_Task description_.
Every record below should be written out exactly; pictures stay out.

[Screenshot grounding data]

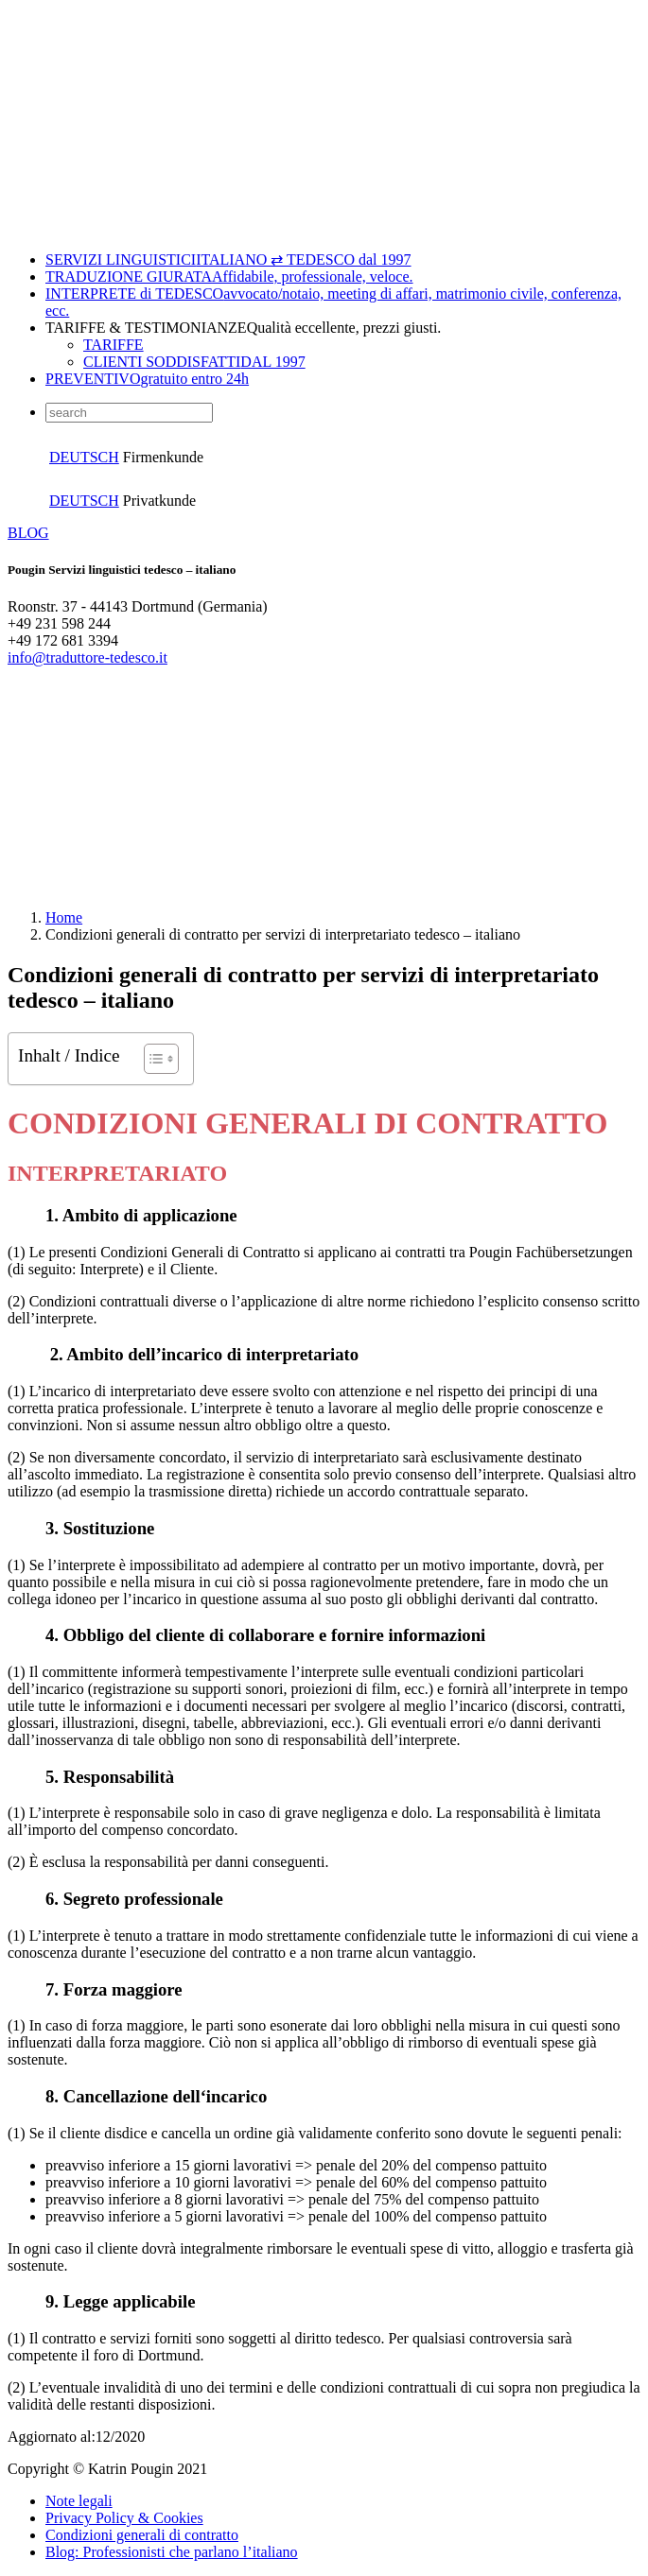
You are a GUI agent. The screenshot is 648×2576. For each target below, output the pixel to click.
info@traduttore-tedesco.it (87, 657)
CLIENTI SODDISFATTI (194, 362)
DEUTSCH (84, 457)
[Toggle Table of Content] (152, 1059)
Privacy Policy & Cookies (124, 2518)
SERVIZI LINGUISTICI (228, 259)
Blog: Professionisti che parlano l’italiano (171, 2552)
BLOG (28, 533)
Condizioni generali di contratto (141, 2535)
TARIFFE (113, 345)
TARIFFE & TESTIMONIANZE (243, 328)
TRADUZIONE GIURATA (229, 276)
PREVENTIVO (147, 379)
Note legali (79, 2501)
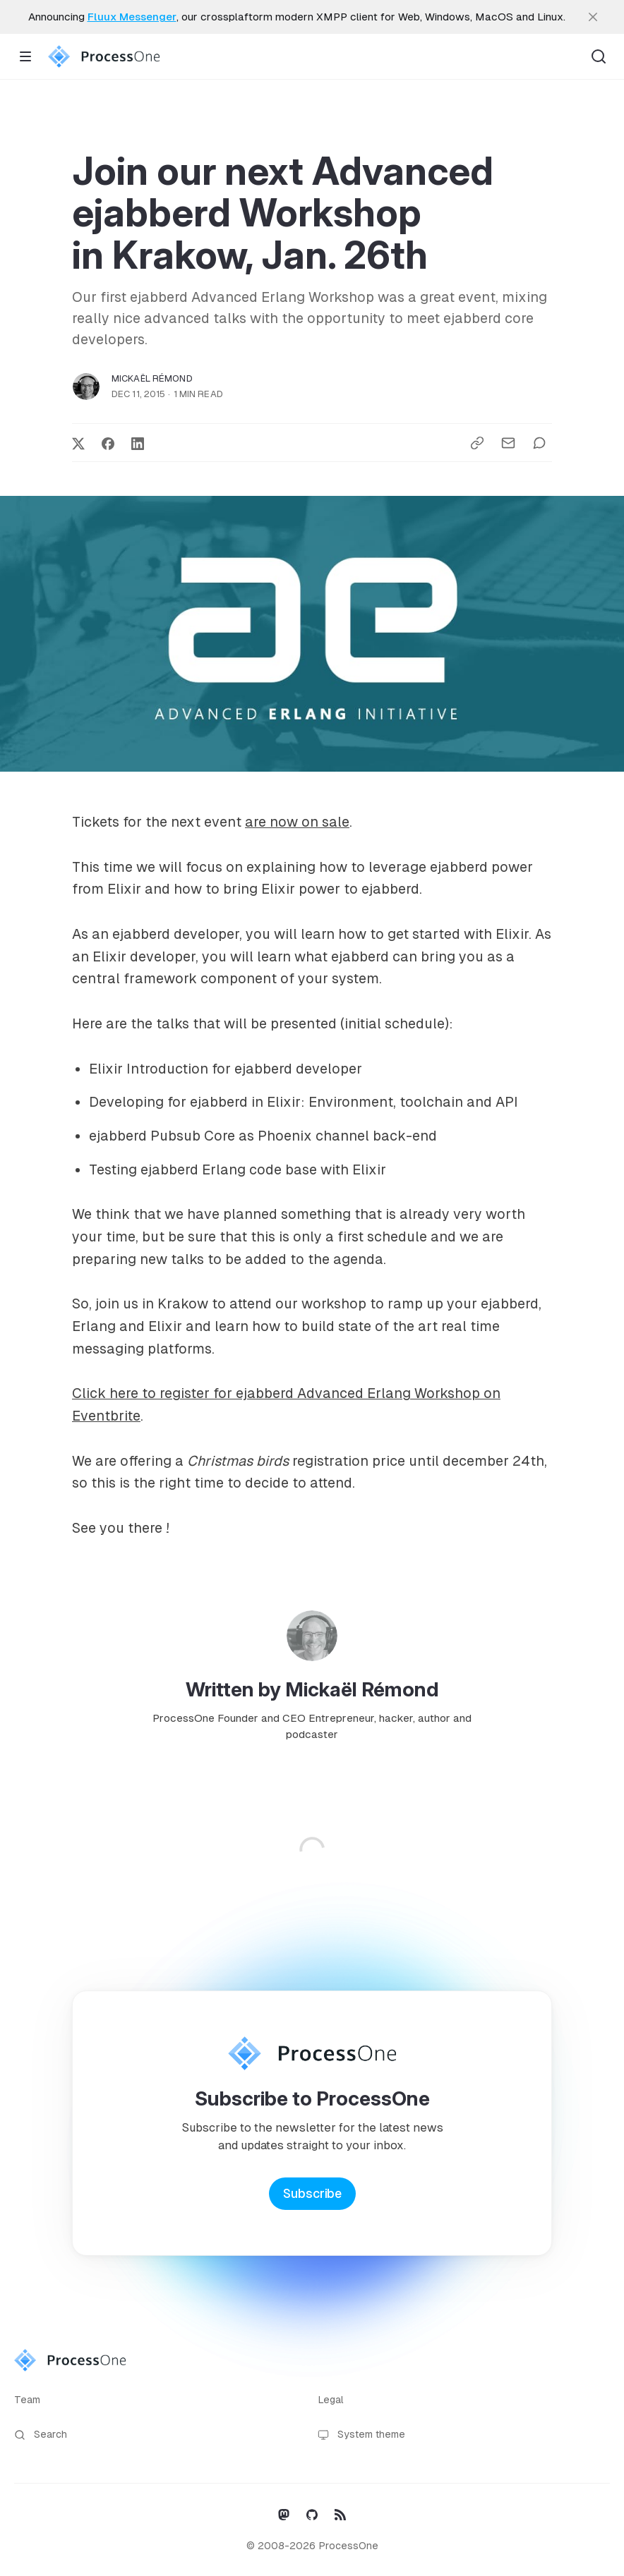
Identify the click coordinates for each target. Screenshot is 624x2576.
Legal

_Output of the exercise_.
You are a GUI agent. The screenshot is 648×2576. For each target below, output the pixel to click.
info@traduttore-tedesco.it (87, 657)
CLIENTI SODDISFATTI (194, 362)
DEUTSCH (84, 457)
[Toggle Table of Content] (152, 1059)
Privacy Policy & Cookies (124, 2518)
SERVIZI LINGUISTICI (228, 259)
Blog: Professionisti che parlano l’italiano (171, 2552)
BLOG (28, 533)
Condizioni generali di contratto (141, 2535)
TARIFFE (113, 345)
TARIFFE & TESTIMONIANZE (243, 328)
TRADUZIONE GIURATA (229, 276)
PREVENTIVO (147, 379)
Note legali (79, 2501)
Identify the click coordinates for each target. Screenshot is 624x2576.
Legal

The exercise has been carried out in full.